>>>>>

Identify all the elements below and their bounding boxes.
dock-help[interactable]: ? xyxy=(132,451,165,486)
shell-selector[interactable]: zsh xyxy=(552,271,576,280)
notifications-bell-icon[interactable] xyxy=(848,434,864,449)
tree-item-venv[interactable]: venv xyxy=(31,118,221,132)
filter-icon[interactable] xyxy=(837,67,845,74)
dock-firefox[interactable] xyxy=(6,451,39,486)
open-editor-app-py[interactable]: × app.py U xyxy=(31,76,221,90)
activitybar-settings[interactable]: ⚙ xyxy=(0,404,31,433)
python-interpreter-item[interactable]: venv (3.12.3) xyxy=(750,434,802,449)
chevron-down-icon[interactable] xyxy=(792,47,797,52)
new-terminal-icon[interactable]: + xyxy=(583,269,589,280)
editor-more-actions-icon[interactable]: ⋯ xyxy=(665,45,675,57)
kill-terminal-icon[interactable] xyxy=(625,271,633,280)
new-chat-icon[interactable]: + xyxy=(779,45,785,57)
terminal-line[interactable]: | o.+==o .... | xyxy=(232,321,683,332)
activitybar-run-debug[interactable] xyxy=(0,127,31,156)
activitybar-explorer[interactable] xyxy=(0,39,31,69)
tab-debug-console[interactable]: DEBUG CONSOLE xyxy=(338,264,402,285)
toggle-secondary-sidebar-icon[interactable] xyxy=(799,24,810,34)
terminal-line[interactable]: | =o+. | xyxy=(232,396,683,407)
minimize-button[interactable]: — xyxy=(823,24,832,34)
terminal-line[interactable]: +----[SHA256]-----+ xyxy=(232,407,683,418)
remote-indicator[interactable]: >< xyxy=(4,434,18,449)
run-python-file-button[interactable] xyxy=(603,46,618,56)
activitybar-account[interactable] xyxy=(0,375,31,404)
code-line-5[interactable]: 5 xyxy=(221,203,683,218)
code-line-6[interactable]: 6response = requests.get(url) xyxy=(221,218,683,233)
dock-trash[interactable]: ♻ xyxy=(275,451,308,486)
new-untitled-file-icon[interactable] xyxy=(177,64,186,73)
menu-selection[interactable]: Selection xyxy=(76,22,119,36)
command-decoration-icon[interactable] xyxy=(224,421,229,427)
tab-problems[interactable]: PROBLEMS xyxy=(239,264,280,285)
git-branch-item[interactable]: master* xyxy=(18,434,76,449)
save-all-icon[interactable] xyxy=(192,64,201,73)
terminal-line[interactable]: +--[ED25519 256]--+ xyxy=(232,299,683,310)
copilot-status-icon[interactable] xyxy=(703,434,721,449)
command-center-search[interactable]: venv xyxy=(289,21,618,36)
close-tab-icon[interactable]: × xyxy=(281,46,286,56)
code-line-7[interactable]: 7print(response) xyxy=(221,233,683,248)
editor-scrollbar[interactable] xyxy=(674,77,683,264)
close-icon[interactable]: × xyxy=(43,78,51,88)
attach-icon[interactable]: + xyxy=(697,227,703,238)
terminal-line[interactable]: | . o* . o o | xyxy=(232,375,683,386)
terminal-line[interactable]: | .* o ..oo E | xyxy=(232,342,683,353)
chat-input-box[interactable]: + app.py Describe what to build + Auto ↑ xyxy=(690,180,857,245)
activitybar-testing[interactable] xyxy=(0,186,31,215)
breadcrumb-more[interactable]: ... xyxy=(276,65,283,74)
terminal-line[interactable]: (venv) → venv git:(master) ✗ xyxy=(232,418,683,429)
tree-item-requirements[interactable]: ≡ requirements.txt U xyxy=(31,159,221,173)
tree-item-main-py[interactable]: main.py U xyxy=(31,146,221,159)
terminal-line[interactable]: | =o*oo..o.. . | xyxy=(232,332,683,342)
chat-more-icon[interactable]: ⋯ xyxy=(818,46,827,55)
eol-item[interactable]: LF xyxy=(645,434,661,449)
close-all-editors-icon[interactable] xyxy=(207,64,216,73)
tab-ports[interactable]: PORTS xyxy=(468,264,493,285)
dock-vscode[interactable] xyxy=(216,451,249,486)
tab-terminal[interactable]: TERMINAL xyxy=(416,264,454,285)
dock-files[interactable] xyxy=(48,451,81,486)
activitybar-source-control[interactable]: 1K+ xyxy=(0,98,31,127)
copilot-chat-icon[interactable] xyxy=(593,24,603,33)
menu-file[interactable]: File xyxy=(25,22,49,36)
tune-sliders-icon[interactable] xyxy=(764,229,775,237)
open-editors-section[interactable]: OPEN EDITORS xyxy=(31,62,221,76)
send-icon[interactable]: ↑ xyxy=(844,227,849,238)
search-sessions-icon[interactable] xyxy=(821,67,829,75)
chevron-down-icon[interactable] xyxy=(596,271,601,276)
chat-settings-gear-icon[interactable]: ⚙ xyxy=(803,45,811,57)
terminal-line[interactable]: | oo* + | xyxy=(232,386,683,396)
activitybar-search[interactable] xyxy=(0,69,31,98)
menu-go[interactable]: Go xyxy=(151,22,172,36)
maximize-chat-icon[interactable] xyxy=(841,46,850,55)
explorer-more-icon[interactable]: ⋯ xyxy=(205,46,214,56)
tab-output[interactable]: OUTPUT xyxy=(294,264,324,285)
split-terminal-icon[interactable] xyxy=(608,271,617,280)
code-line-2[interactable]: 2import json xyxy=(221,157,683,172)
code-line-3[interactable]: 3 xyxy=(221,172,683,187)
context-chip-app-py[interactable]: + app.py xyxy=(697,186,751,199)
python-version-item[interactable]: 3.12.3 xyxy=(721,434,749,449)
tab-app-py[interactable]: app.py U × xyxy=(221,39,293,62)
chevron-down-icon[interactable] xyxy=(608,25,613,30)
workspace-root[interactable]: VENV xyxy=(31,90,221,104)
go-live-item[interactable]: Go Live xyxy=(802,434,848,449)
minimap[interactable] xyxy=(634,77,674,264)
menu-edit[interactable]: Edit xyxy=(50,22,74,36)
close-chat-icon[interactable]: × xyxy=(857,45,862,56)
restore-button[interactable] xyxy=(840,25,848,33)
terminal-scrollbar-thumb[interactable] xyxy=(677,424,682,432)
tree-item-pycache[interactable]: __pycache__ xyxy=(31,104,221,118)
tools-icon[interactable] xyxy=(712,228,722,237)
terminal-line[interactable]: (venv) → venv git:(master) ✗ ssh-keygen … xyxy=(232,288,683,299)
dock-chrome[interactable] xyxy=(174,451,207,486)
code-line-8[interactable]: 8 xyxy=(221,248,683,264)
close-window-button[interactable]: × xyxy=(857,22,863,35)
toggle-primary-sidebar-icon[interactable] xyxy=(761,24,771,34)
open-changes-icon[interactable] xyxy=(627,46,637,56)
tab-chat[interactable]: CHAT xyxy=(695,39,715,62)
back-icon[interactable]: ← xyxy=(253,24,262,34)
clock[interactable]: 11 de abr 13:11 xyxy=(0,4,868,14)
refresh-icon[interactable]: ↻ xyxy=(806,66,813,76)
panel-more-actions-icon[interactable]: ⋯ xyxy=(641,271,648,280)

<<<<<

Work order: In this exercise, the data above is to be printed exactly.

Response to this task:
Identify all the elements below and their bounding boxes.
dock-help[interactable]: ? xyxy=(132,451,165,486)
shell-selector[interactable]: zsh xyxy=(552,271,576,280)
notifications-bell-icon[interactable] xyxy=(848,434,864,449)
tree-item-venv[interactable]: venv xyxy=(31,118,221,132)
filter-icon[interactable] xyxy=(837,67,845,74)
dock-firefox[interactable] xyxy=(6,451,39,486)
open-editor-app-py[interactable]: × app.py U xyxy=(31,76,221,90)
activitybar-settings[interactable]: ⚙ xyxy=(0,404,31,433)
python-interpreter-item[interactable]: venv (3.12.3) xyxy=(750,434,802,449)
chevron-down-icon[interactable] xyxy=(792,47,797,52)
new-terminal-icon[interactable]: + xyxy=(583,269,589,280)
editor-more-actions-icon[interactable]: ⋯ xyxy=(665,45,675,57)
kill-terminal-icon[interactable] xyxy=(625,271,633,280)
new-chat-icon[interactable]: + xyxy=(779,45,785,57)
terminal-line[interactable]: | o.+==o .... | xyxy=(232,321,683,332)
activitybar-run-debug[interactable] xyxy=(0,127,31,156)
activitybar-explorer[interactable] xyxy=(0,39,31,69)
tab-debug-console[interactable]: DEBUG CONSOLE xyxy=(338,264,402,285)
toggle-secondary-sidebar-icon[interactable] xyxy=(799,24,810,34)
terminal-line[interactable]: | =o+. | xyxy=(232,396,683,407)
minimize-button[interactable]: — xyxy=(823,24,832,34)
terminal-line[interactable]: +----[SHA256]-----+ xyxy=(232,407,683,418)
remote-indicator[interactable]: >< xyxy=(4,434,18,449)
run-python-file-button[interactable] xyxy=(603,46,618,56)
activitybar-account[interactable] xyxy=(0,375,31,404)
code-line-5[interactable]: 5 xyxy=(221,203,683,218)
code-line-6[interactable]: 6response = requests.get(url) xyxy=(221,218,683,233)
dock-trash[interactable]: ♻ xyxy=(275,451,308,486)
new-untitled-file-icon[interactable] xyxy=(177,64,186,73)
menu-selection[interactable]: Selection xyxy=(76,22,119,36)
command-decoration-icon[interactable] xyxy=(224,421,229,427)
tab-problems[interactable]: PROBLEMS xyxy=(239,264,280,285)
git-branch-item[interactable]: master* xyxy=(18,434,76,449)
save-all-icon[interactable] xyxy=(192,64,201,73)
terminal-line[interactable]: +--[ED25519 256]--+ xyxy=(232,299,683,310)
copilot-status-icon[interactable] xyxy=(703,434,721,449)
command-center-search[interactable]: venv xyxy=(289,21,618,36)
close-tab-icon[interactable]: × xyxy=(281,46,286,56)
code-line-7[interactable]: 7print(response) xyxy=(221,233,683,248)
editor-scrollbar[interactable] xyxy=(674,77,683,264)
close-icon[interactable]: × xyxy=(43,78,51,88)
attach-icon[interactable]: + xyxy=(697,227,703,238)
terminal-line[interactable]: | . o* . o o | xyxy=(232,375,683,386)
terminal-line[interactable]: | .* o ..oo E | xyxy=(232,342,683,353)
chat-input-box[interactable]: + app.py Describe what to build + Auto ↑ xyxy=(690,180,857,245)
activitybar-testing[interactable] xyxy=(0,186,31,215)
breadcrumb-more[interactable]: ... xyxy=(276,65,283,74)
terminal-line[interactable]: (venv) → venv git:(master) ✗ xyxy=(232,418,683,429)
tree-item-requirements[interactable]: ≡ requirements.txt U xyxy=(31,159,221,173)
tree-item-main-py[interactable]: main.py U xyxy=(31,146,221,159)
terminal-line[interactable]: | =o*oo..o.. . | xyxy=(232,332,683,342)
chat-more-icon[interactable]: ⋯ xyxy=(818,46,827,55)
eol-item[interactable]: LF xyxy=(645,434,661,449)
close-all-editors-icon[interactable] xyxy=(207,64,216,73)
tab-ports[interactable]: PORTS xyxy=(468,264,493,285)
dock-vscode[interactable] xyxy=(216,451,249,486)
tab-terminal[interactable]: TERMINAL xyxy=(416,264,454,285)
dock-files[interactable] xyxy=(48,451,81,486)
activitybar-source-control[interactable]: 1K+ xyxy=(0,98,31,127)
copilot-chat-icon[interactable] xyxy=(593,24,603,33)
menu-file[interactable]: File xyxy=(25,22,49,36)
tune-sliders-icon[interactable] xyxy=(764,229,775,237)
open-editors-section[interactable]: OPEN EDITORS xyxy=(31,62,221,76)
send-icon[interactable]: ↑ xyxy=(844,227,849,238)
search-sessions-icon[interactable] xyxy=(821,67,829,75)
chevron-down-icon[interactable] xyxy=(596,271,601,276)
chat-settings-gear-icon[interactable]: ⚙ xyxy=(803,45,811,57)
terminal-line[interactable]: | oo* + | xyxy=(232,386,683,396)
activitybar-search[interactable] xyxy=(0,69,31,98)
menu-go[interactable]: Go xyxy=(151,22,172,36)
maximize-chat-icon[interactable] xyxy=(841,46,850,55)
explorer-more-icon[interactable]: ⋯ xyxy=(205,46,214,56)
tab-output[interactable]: OUTPUT xyxy=(294,264,324,285)
split-terminal-icon[interactable] xyxy=(608,271,617,280)
code-line-2[interactable]: 2import json xyxy=(221,157,683,172)
code-line-3[interactable]: 3 xyxy=(221,172,683,187)
context-chip-app-py[interactable]: + app.py xyxy=(697,186,751,199)
python-version-item[interactable]: 3.12.3 xyxy=(721,434,749,449)
tab-app-py[interactable]: app.py U × xyxy=(221,39,293,62)
chevron-down-icon[interactable] xyxy=(608,25,613,30)
workspace-root[interactable]: VENV xyxy=(31,90,221,104)
go-live-item[interactable]: Go Live xyxy=(802,434,848,449)
minimap[interactable] xyxy=(634,77,674,264)
menu-edit[interactable]: Edit xyxy=(50,22,74,36)
close-chat-icon[interactable]: × xyxy=(857,45,862,56)
restore-button[interactable] xyxy=(840,25,848,33)
terminal-scrollbar-thumb[interactable] xyxy=(677,424,682,432)
tree-item-pycache[interactable]: __pycache__ xyxy=(31,104,221,118)
tools-icon[interactable] xyxy=(712,228,722,237)
terminal-line[interactable]: (venv) → venv git:(master) ✗ ssh-keygen … xyxy=(232,288,683,299)
dock-chrome[interactable] xyxy=(174,451,207,486)
code-line-8[interactable]: 8 xyxy=(221,248,683,264)
close-window-button[interactable]: × xyxy=(857,22,863,35)
toggle-primary-sidebar-icon[interactable] xyxy=(761,24,771,34)
open-changes-icon[interactable] xyxy=(627,46,637,56)
tab-chat[interactable]: CHAT xyxy=(695,39,715,62)
back-icon[interactable]: ← xyxy=(253,24,262,34)
clock[interactable]: 11 de abr 13:11 xyxy=(0,4,868,14)
refresh-icon[interactable]: ↻ xyxy=(806,66,813,76)
panel-more-actions-icon[interactable]: ⋯ xyxy=(641,271,648,280)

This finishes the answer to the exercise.